# WHAT NEEDS TO BE DONE
Start at the line with "WORLD-CLASS CUNARD CRUISE EXPERTISE" in the records below, stop at the line with "can help compare", and return every line in that span exactly, the two end lines included.

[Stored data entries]

···

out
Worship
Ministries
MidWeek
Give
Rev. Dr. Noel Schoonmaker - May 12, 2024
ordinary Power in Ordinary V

···

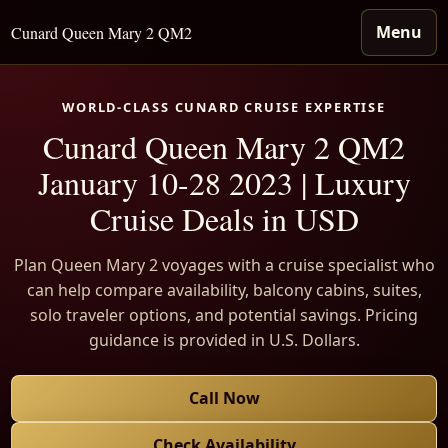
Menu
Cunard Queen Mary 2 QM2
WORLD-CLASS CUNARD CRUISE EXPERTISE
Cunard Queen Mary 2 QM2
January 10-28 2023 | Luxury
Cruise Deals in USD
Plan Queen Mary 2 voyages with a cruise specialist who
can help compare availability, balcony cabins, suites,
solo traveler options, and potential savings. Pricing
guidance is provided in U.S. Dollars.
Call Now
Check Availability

···

# RESPONSE TO THIS TASK
WORLD-CLASS CUNARD CRUISE EXPERTISE
Cunard Queen Mary 2 QM2
January 10-28 2023 | Luxury
Cruise Deals in USD
Plan Queen Mary 2 voyages with a cruise specialist who
can help compare availability, balcony cabins, suites,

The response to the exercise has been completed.